**DATA EXTRACT:**
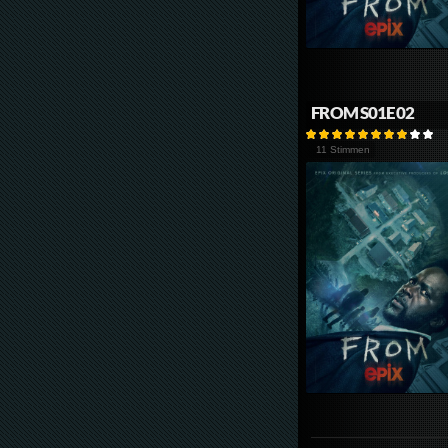
FROM S01E02
11 Stimmen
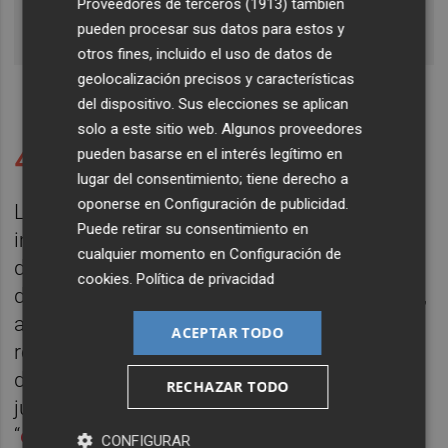
les Arts i les Ciències, en vilo
Proveedores de terceros (1913)
también
Carlos Garsán
pueden procesar sus datos para estos y
otros fines, incluido el uso de datos de
geolocalización precisos y características
del dispositivo. Sus elecciones se aplican
solo a este sitio web. Algunos proveedores
40 millones en juego
pueden basarse en el interés legítimo en
lugar del consentimiento; tiene derecho a
oponerse en
Configuración de publicidad
.
Las asociaciones subrayan también el
Puede retirar su consentimiento en
impacto económico de la situación y alertan
cualquier momento en
Configuración de
de que están en juego “40 millones de euros
cookies
.
Política de privacidad
de impacto directo en la ciudad de València”,
además de “2 millones de euros de
ACEPTAR TODO
recaudación para Cacsa” y miles de puestos
de trabajo vinculados a estos eventos. A su
RECHAZAR TODO
juicio, la incertidumbre actual pone además
“
en entredicho la marca proyectada por el
CONFIGURAR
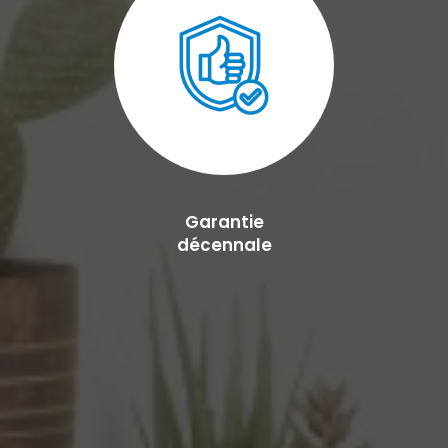
Garantie
décennale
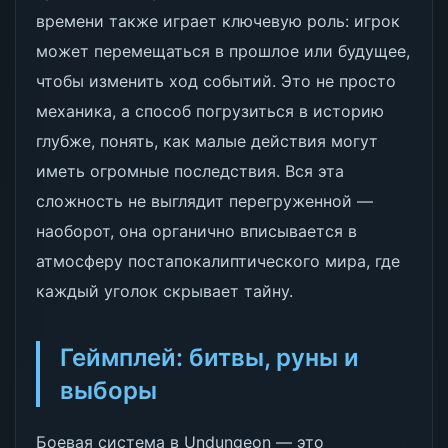
времени также играет ключевую роль: игрок
может перемещаться в прошлое или будущее,
чтобы изменить ход событий. Это не просто
механика, а способ погрузиться в историю
глубже, понять, как малые действия могут
иметь огромные последствия. Вся эта
сложность не выглядит перегруженной —
наоборот, она органично вписывается в
атмосферу постапокалиптического мира, где
каждый уголок скрывает тайну.
Геймплей: битвы, руны и
выборы
Боевая система в Undungeon — это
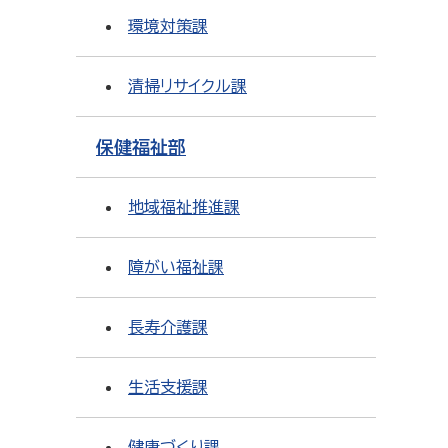
環境対策課
清掃リサイクル課
保健福祉部
地域福祉推進課
障がい福祉課
長寿介護課
生活支援課
健康づくり課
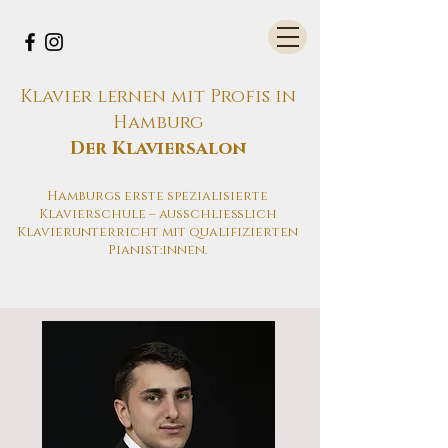
Klavier lernen mit Profis in
Hamburg
Der Klaviersalon
Hamburgs erste spezialisierte
Klavierschule – ausschließlich
Klavierunterricht mit qualifizierten
Pianist:innen.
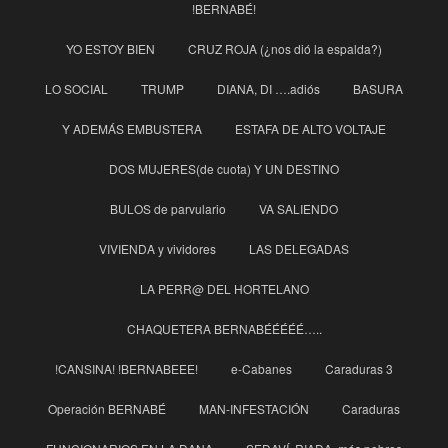
!BERNABÉ!
YO ESTOY BIEN
CRUZ ROJA (¿nos dió la espalda?)
LO SOCIAL
TRUMP
DIANA, DI ….adiós
BASURA
Y ADEMÁS EMBUSTERA
ESTAFA DE ALTO VOLTAJE
DOS MUJERES(de cuota) Y UN DESTINO
BULOS de parvulario
VA SALIENDO
VIVIENDA y vividores
LAS DELEGADAS
LA PERR@ DEL HORTELANO
CHAQUETERA BERNABÉÉÉÉÉ…..
!CANSINA! !BERNABEEE!
e-Cabanes
Caraduras 3
Operación BERNABÉ
MAN-INFESTACIÓN
Caraduras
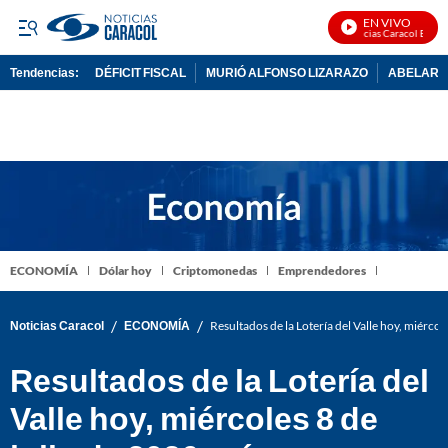
EN VIVO
Noticias Caracol En Vivo
Tendencias:
DÉFICIT FISCAL
MURIÓ ALFONSO LIZARAZO
ABELARDO
PUBLICIDAD
ECONOMÍA
Dólar hoy
Criptomonedas
Emprendedores
/
/
Noticias Caracol
ECONOMÍA
Resultados de la Lotería del Valle hoy, miérco
Resultados de la Lotería del
Valle hoy, miércoles 8 de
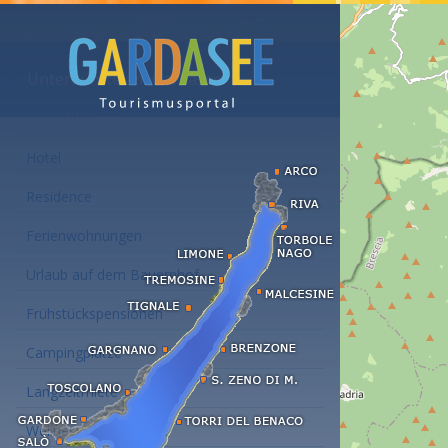
Unterkünfte am Gardasee
Hotel
Residence
Ferienwohnungen
Urlaub auf dem Bauernhof
Frühstückspensionen
Campingplätze
Langzeitmiete
Wellness Hotel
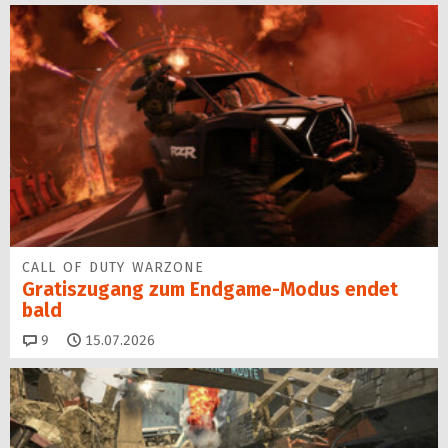
CALL OF DUTY WARZONE
Gratiszugang zum Endgame-Modus endet
bald
Kommentare
9
15.07.2026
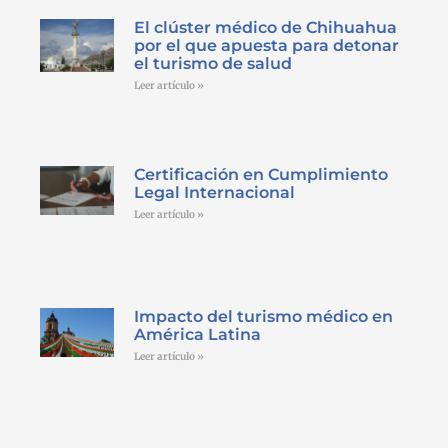
El clúster médico de Chihuahua
por el que apuesta para detonar
el turismo de salud
Leer artículo »
Certificación en Cumplimiento
Legal Internacional
Leer artículo »
Impacto del turismo médico en
América Latina
Leer artículo »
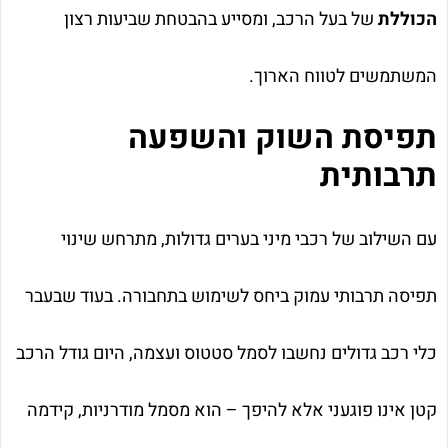
הכוללת
של בעל הרכב, ומסייע בהבטחת שביעות רצון
המשתמשים לטווח הארוך.
תפיסת השוק והשפעה
תרבותית
עם השילוב של רכבי מיני בערים גדולות, מתרחש שינוי
תפיסה תרבותי עמוק ביחס לשימוש בתחבורה. בעוד שבעבר
כלי רכב גדולים נחשבו לסמל סטטוס ועצמה, היום גודל הרכב
קטן אינו פוגעני אלא להיפך – הוא מסמל מודרניות, קידמה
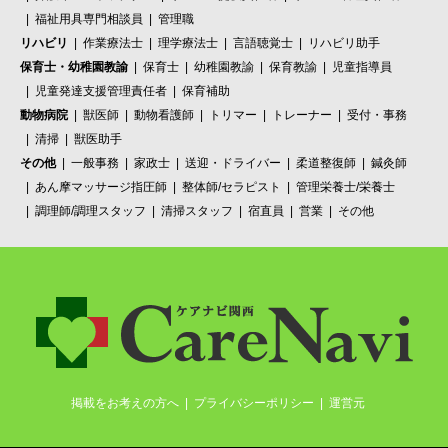
福祉用具専門相談員
管理職
リハビリ
作業療法士
理学療法士
言語聴覚士
リハビリ助手
保育士・幼稚園教諭
保育士
幼稚園教諭
保育教諭
児童指導員
児童発達支援管理責任者
保育補助
動物病院
獣医師
動物看護師
トリマー
トレーナー
受付・事務
清掃
獣医助手
その他
一般事務
家政士
送迎・ドライバー
柔道整復師
鍼灸師
あん摩マッサージ指圧師
整体師/セラピスト
管理栄養士/栄養士
調理師/調理スタッフ
清掃スタッフ
宿直員
営業
その他
掲載をお考えの方へ
プライバシーポリシー
運営元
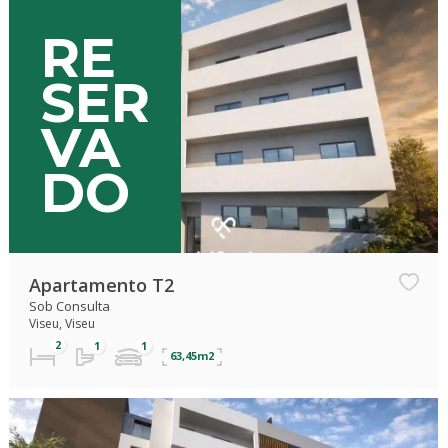
RE
SER
VA
DO
Apartamento T2
Sob Consulta
Viseu, Viseu
63,45m2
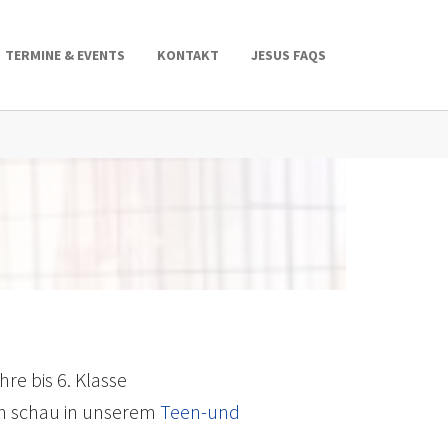
TERMINE & EVENTS
KONTAKT
JESUS FAQS
hre bis 6. Klasse
nn schau in unserem
Teen-und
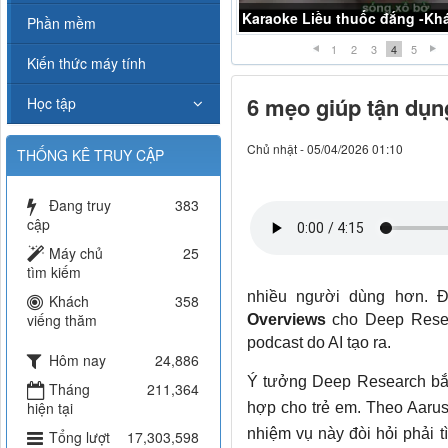
Midi
Phần mềm
1
2
3
4
5
Kiến thức máy tính
6 mẹo giúp tận dụn
Học tập
Chủ nhật - 05/04/2026 01:10
THỐNG KÊ TRUY CẬP
Đang truy
383
cập
Máy chủ
25
tìm kiếm
nhiều người dùng hơn. 
Khách
358
viếng thăm
Overviews
cho Deep Resea
podcast do AI tạo ra.
Hôm nay
24,886
Ý tưởng Deep Research bắt 
Tháng
211,364
hiện tại
hợp cho trẻ em. Theo Aarus
nhiệm vụ này đòi hỏi phải t
Tổng lượt
17,303,598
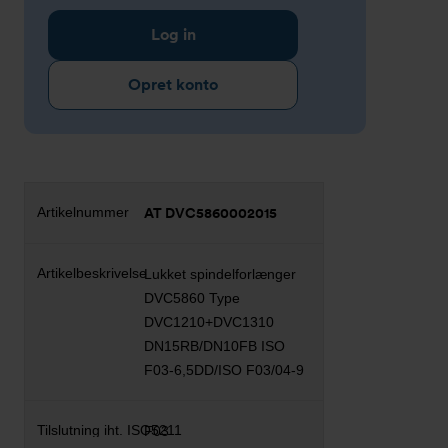
Log in
Opret konto
AT DVC5860002015
Lukket spindelforlænger
DVC5860 Type
DVC1210+DVC1310
DN15RB/DN10FB ISO
F03-6,5DD/ISO F03/04-9
F03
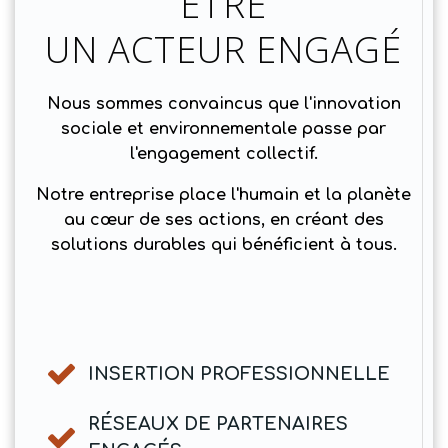
ÊTRE
UN ACTEUR ENGAGÉ
Nous sommes convaincus que l'innovation
sociale et environnementale passe par
l'engagement collectif.
Notre entreprise place l'humain et la planète
au cœur de ses actions, en créant des
solutions durables qui bénéficient à tous.
INSERTION PROFESSIONNELLE
RÉSEAUX DE PARTENAIRES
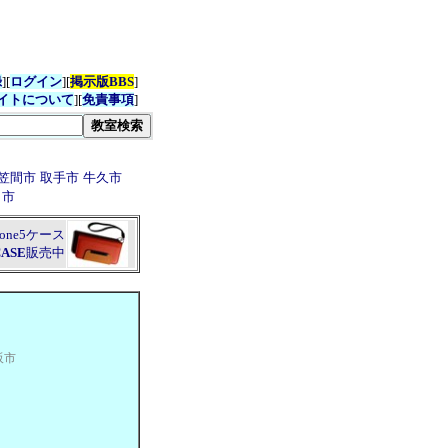
録
][
ログイン
][
掲示版BBS
]
イトについて
][
免責事項
]
笠間市
取手市
牛久市
ら市
hone5ケース
CASE
販売中
阪市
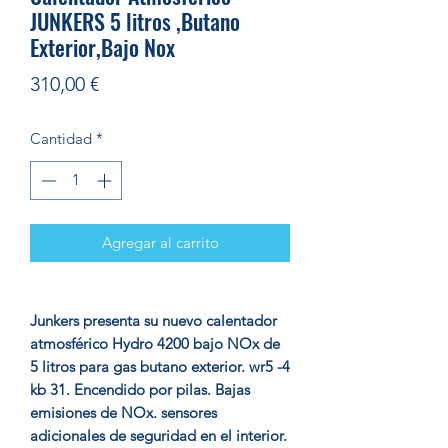
JUNKERS 5 litros ,Butano
Exterior,Bajo Nox
Precio
310,00 €
Cantidad
*
Agregar al carrito
Junkers presenta su nuevo calentador
atmosférico Hydro 4200 bajo NOx de
5 litros para gas butano exterior. wr5 -4
kb 31. Encendido por pilas. Bajas
emisiones de NOx. sensores
adicionales de seguridad en el interior.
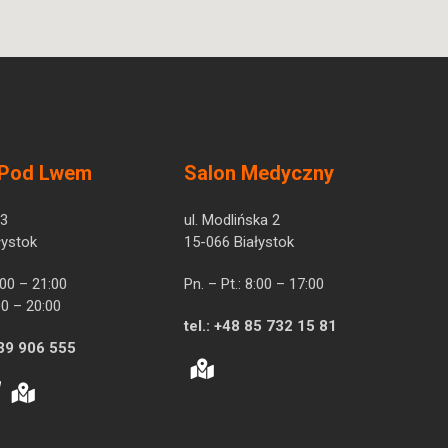
 Pod Lwem
Salon Medyczny
 3
ul. Modlińska 2
łystok
15-066 Białystok
7:00 – 21:00
Pn. – Pt.: 8:00 – 17:00
00 – 20:00
tel.:
+48 85 732 15 81
39 906 555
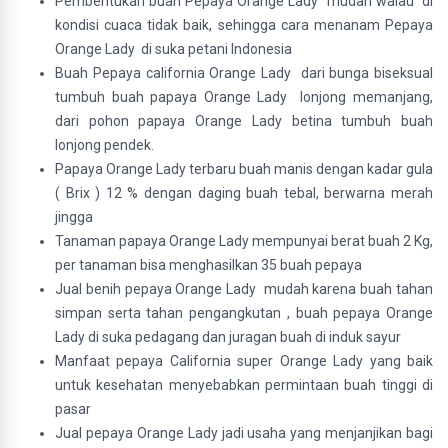
Pembentukan buah Pepaya Orange Lady mudah walau di
kondisi cuaca tidak baik, sehingga cara menanam Pepaya
Orange Lady di suka petani Indonesia
Buah Pepaya california Orange Lady dari bunga biseksual
tumbuh buah papaya Orange Lady lonjong memanjang,
dari pohon papaya Orange Lady betina tumbuh buah
lonjong pendek.
Papaya Orange Lady
terbaru
buah manis dengan kadar gula
( Brix ) 12 % dengan daging buah tebal, berwarna merah
jingga
Tanaman papaya Orange Lady mempunyai berat buah 2 Kg,
per tanaman bisa menghasilkan 35 buah pepaya
Jual benih pepaya Orange Lady mudah karena buah tahan
simpan serta tahan pengangkutan , buah pepaya Orange
Lady di suka pedagang dan juragan buah di induk sayur
Manfaat pepaya California super Orange Lady yang baik
untuk kesehatan menyebabkan permintaan buah tinggi di
pasar
Jual pepaya Orange Lady jadi usaha yang menjanjikan bagi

**DIRECTIONS FOR THIS TASK:** The answer is the lines above, word for word, from the first one through the one containing "Klavierschule – ausschließlich"; it includes no pictures.

**WORKED SOLUTION:**
FROM S01E02
11 Stimmen
les Arts i les Ciències, en vilo
Proveedores de terceros (1913)
también
Carlos Garsán
pueden procesar sus datos para estos y
otros fines, incluido el uso de datos de
geolocalización precisos y características
del dispositivo. Sus elecciones se aplican
solo a este sitio web. Algunos proveedores
40 millones en juego
pueden basarse en el interés legítimo en
lugar del consentimiento; tiene derecho a
oponerse en
Configuración de publicidad
.
Las asociaciones subrayan también el
Puede retirar su consentimiento en
impacto económico de la situación y alertan
cualquier momento en
Configuración de
de que están en juego “40 millones de euros
cookies
.
Política de privacidad
de impacto directo en la ciudad de València”,
además de “2 millones de euros de
ACEPTAR TODO
recaudación para Cacsa” y miles de puestos
de trabajo vinculados a estos eventos. A su
RECHAZAR TODO
juicio, la incertidumbre actual pone además
“
en entredicho la marca proyectada por el
CONFIGURAR
Garantie
décennale
времени также играет ключевую роль: игрок
может перемещаться в прошлое или будущее,
чтобы изменить ход событий. Это не просто
механика, а способ погрузиться в историю
глубже, понять, как малые действия могут
иметь огромные последствия. Вся эта
сложность не выглядит перегруженной —
наоборот, она органично вписывается в
атмосферу постапокалиптического мира, где
каждый уголок скрывает тайну.
Геймплей: битвы, руны и
выборы
Боевая система в Undungeon — это
環境対策課
清掃リサイクル課
保健福祉部
地域福祉推進課
障がい福祉課
長寿介護課
生活支援課
健康づくり課
Klavier lernen mit Profis in
Hamburg
Der Klaviersalon
Hamburgs erste spezialisierte
Klavierschule – ausschließlich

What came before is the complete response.